Patterns of amelogenin expression in developing and mature wild-type and Tbx1−/− incisors. In situ hybridization on paraffin sections. (A) Expression of amelogenin in maxillary and mandibular E18.5–E18.75 wild-type (wt) and Tbx1−/− mouse incisors. Note that expression is stronger in wild-type incisors than in mutant incisors. The hybridization signal is stronger in the mandibular mutant incisors when compared to that of the maxillary incisors. (B) Expression of amelogenin on Tbx1−/− (red box) and wild-type (red box) incisors cultured in kidney capsules for 28 days. Amelogenin expression is absent in the Tbx1−/− incisors. Abbreviations: a, ameloblasts; cl, cervical loop; d, dentin; de, dental epithelium; e, enamel; es, enamel space; ide, inner dental epithelium; La, labial side; Li, lingual side; o, odontoblasts; p, dental pulp; si, stratum intermedium; v, vessels.

Fig. 10

Patterns of Tbx1 and amelogenin expression in developing wild-type and Spry4−/−;Spry2+/− incisors. In situ hybridization on cryosections. (A) Expression of Tbx1 in an E16.5 wild-type incisor. (B) Expression of Tbx1 in an E16.5 Spry4−/−;Spry2+/− incisor. Note that Tbx1 is expressed in the lingual side and the labial side. (C) Amelogenin expression in a P2 Spry4−/−;Spry2+/− incisor. Note that amelogenin is expressed in both lingual and labial sides. Abbreviations: a, ameloblasts; An, anterior part; cl, cervical loop; d, dentin; de, dental epithelium; ide, inner dental epithelium; La, labial side; Li, lingual side; o, odontoblasts; p, dental pulp; wt, wild-type.

Fig. 11

Schematic representation of a model illustrating the effects of Tbx1 in the proliferation and maintenance of the ameloblast progenitors.
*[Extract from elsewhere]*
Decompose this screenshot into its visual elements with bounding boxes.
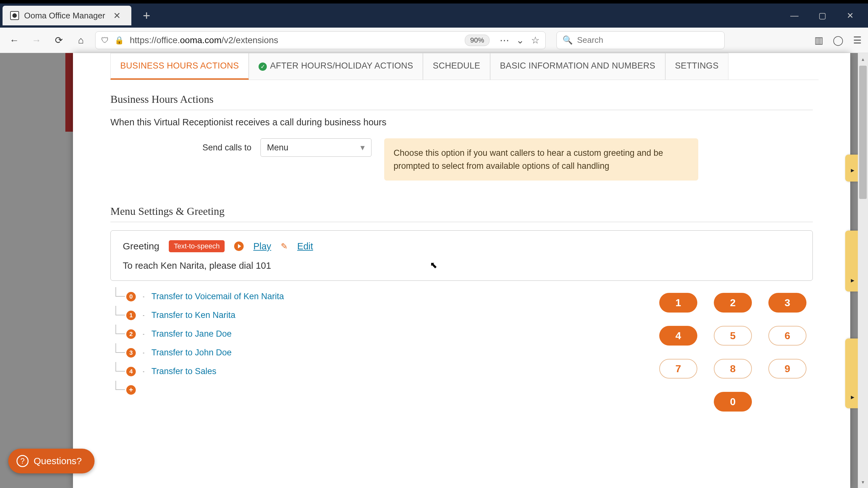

Cells of the stem cell niche at the cervical loop of the rodent incisor that express Tbx1 (dark blue cells of the inner dental epithelium) will give rise to ameloblasts and form enamel. Tbx1 forms a regulatory loop with FGFs in teeth. Tbx1, in combination with FGF molecules (red arrows), promotes the proliferation and maintenance of ameloblast progenitors in incisors. Proliferation of cells of the inner dental epithelium (i.e. ameloblast progenitors), but not of cells of the inner cell mass (icm), is disrupted after Tbx1 deletion. As a consequence of this disruption ameloblast differentiation and enamel matrix production are severely affected. Additional abbreviations: ide, inner dental epithelium; ode, outer dental epithelium; p, dental pulp; si, stratum intermedium; sr, stellate reticulum.